Roughly half of the millennials believe that the benefits of paid paternity leave would lead to greater family responsibility through shared parenting and provide the support for a stable home environment. This is followed by 38 per cent who believe the benefits would be critical bonding time which would lead to improvements in family life.  Similar views were shared by the Baby Boomers and Generation X respondents.

Among those respondents who believe that paid paternity leave would not be of any meaningful benefit, 60 per cent argued that there are cultural issues where men are less willing to participate in parenting, and perhaps the time would be better utilised under the maternity leave arrangements, while 30 per cent believe that the benefits would be exploited, resulting in multiple children outside of a union. 

A total of 86 per cent of the respondents believe that unmarried men in common law unions should be allowed to benefit from paternity leave, while 84 per cent believe that the spouse should be declared beforehand.  However, when it comes to visiting partners, the majority, 58 per cent, do not believe they should benefit, while 42 per cent believe they should.  But more millennials, 43 per cent as against 31 per cent Baby Boomers and Generation X, believe that visiting partners should benefit from paternity leave.

Head of the Hugh Shearer Labour Studies Institute, Danny Roberts, said that “this preliminary study was more generational than gender focused to get a glimpse into an area of demographic behaviour that could provide better understanding of life course trajectories.”

He said the study provides the opportunity for policy shifts that address cultural issues and stereotypical mindsets across genders. He said that a large body of research showing that companies offering paternity leave are helping to break down traditional gender stereotypes, have benefitted families and contributed to a culture of inclusion.

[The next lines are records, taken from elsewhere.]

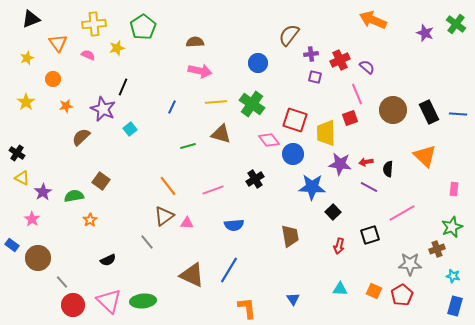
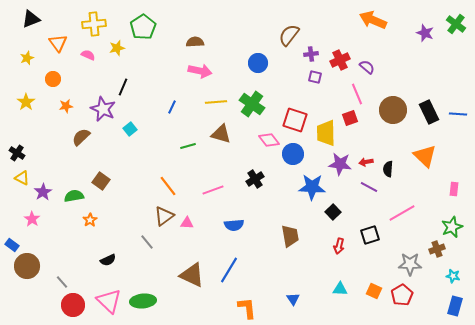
brown circle at (38, 258): moved 11 px left, 8 px down
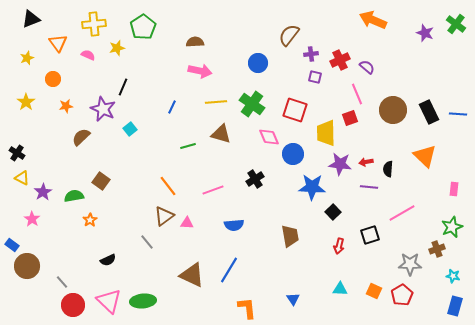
red square at (295, 120): moved 10 px up
pink diamond at (269, 140): moved 3 px up; rotated 15 degrees clockwise
purple line at (369, 187): rotated 24 degrees counterclockwise
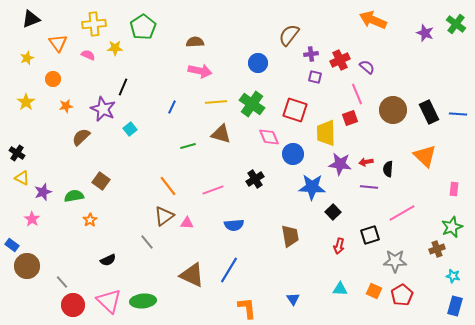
yellow star at (117, 48): moved 2 px left; rotated 14 degrees clockwise
purple star at (43, 192): rotated 12 degrees clockwise
gray star at (410, 264): moved 15 px left, 3 px up
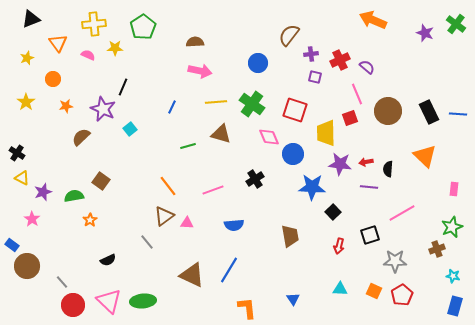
brown circle at (393, 110): moved 5 px left, 1 px down
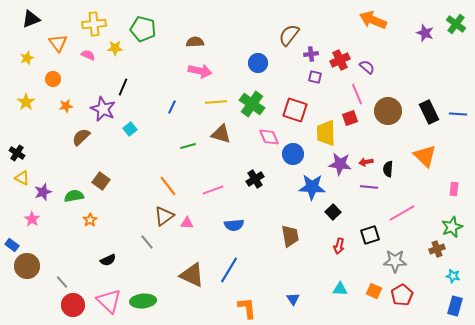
green pentagon at (143, 27): moved 2 px down; rotated 25 degrees counterclockwise
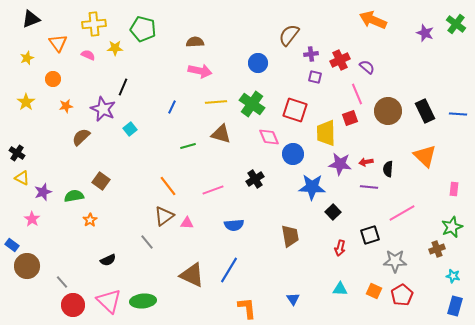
black rectangle at (429, 112): moved 4 px left, 1 px up
red arrow at (339, 246): moved 1 px right, 2 px down
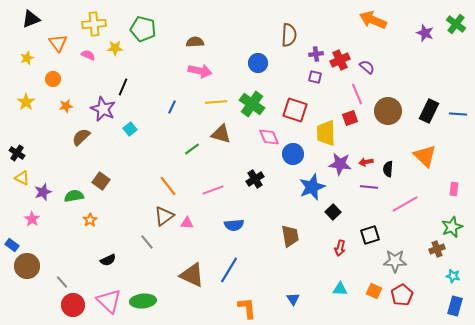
brown semicircle at (289, 35): rotated 145 degrees clockwise
purple cross at (311, 54): moved 5 px right
black rectangle at (425, 111): moved 4 px right; rotated 50 degrees clockwise
green line at (188, 146): moved 4 px right, 3 px down; rotated 21 degrees counterclockwise
blue star at (312, 187): rotated 24 degrees counterclockwise
pink line at (402, 213): moved 3 px right, 9 px up
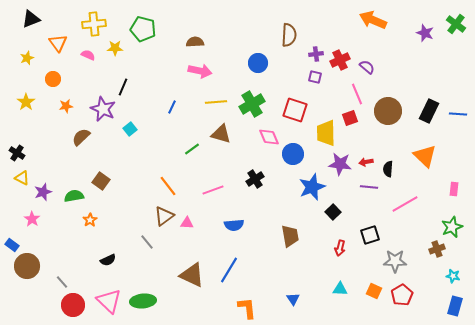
green cross at (252, 104): rotated 25 degrees clockwise
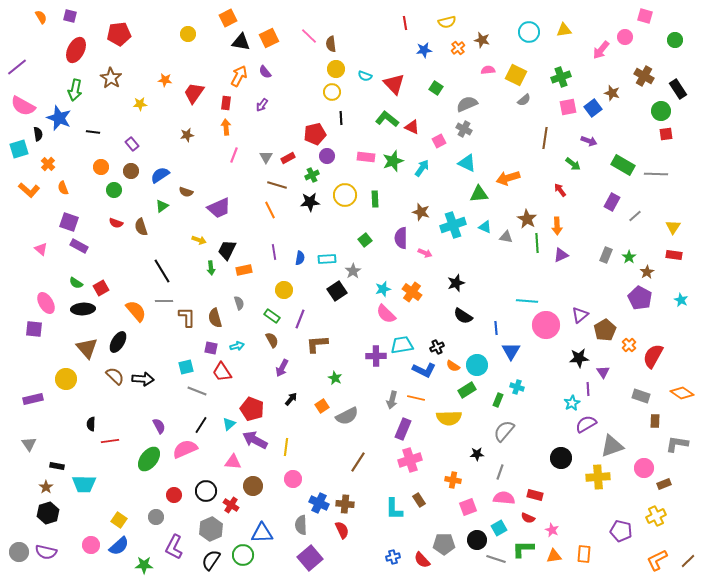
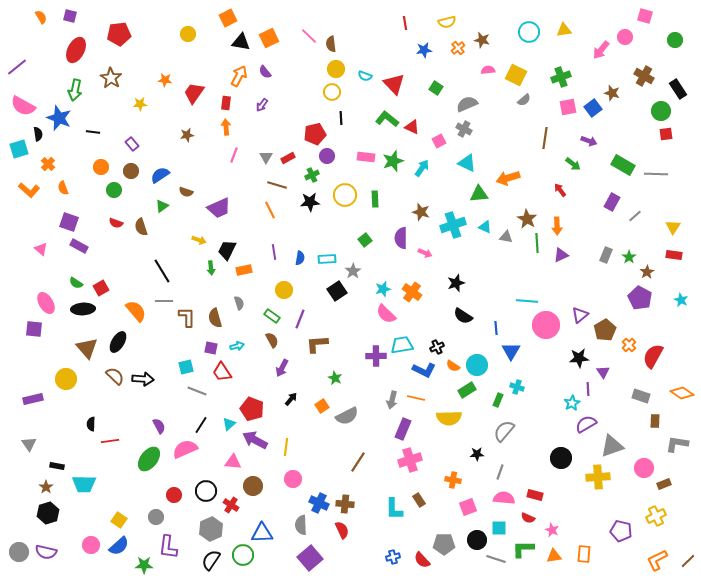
cyan square at (499, 528): rotated 28 degrees clockwise
purple L-shape at (174, 547): moved 6 px left; rotated 20 degrees counterclockwise
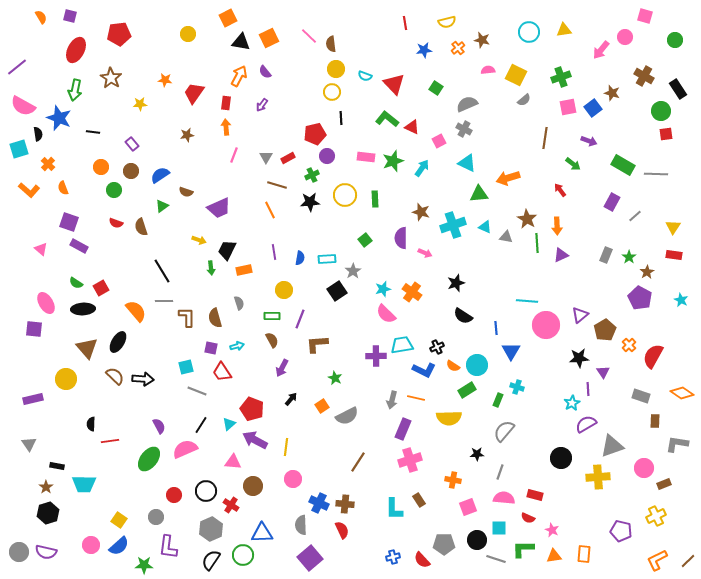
green rectangle at (272, 316): rotated 35 degrees counterclockwise
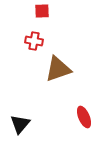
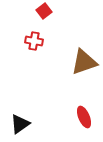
red square: moved 2 px right; rotated 35 degrees counterclockwise
brown triangle: moved 26 px right, 7 px up
black triangle: rotated 15 degrees clockwise
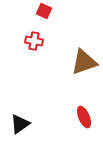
red square: rotated 28 degrees counterclockwise
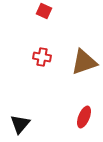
red cross: moved 8 px right, 16 px down
red ellipse: rotated 45 degrees clockwise
black triangle: rotated 15 degrees counterclockwise
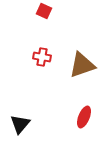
brown triangle: moved 2 px left, 3 px down
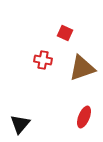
red square: moved 21 px right, 22 px down
red cross: moved 1 px right, 3 px down
brown triangle: moved 3 px down
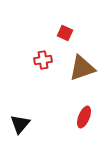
red cross: rotated 18 degrees counterclockwise
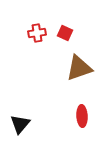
red cross: moved 6 px left, 27 px up
brown triangle: moved 3 px left
red ellipse: moved 2 px left, 1 px up; rotated 25 degrees counterclockwise
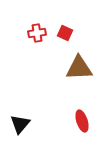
brown triangle: rotated 16 degrees clockwise
red ellipse: moved 5 px down; rotated 15 degrees counterclockwise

According to Roberts, “even in the United States, where no paternity leave exists at the federal level, more companies are introducing paid paternity leave to encourage fathers to be more meaningfully involved in their child’s life.”

President of the Jamaica Civil Service Association, O’Neil Grant welcomed the study as a vindication of the JCSA’s push for the Government to consider legislation on paid paternity leave.  He said that this study now sets another basis on which the JCSA will be increasing its advocacy for paternity leave, initially with policy support within the public sector and then to get legislative support for a national paternity leave law.

“I am excited that the JCSA will be leading the way on this and I look forward to our meeting with the Ministry of Finance and the Public Service as we examine an Absence Management Policy for the Public Service which will include all types of leave and in particular paternity leave,” Grant concluded.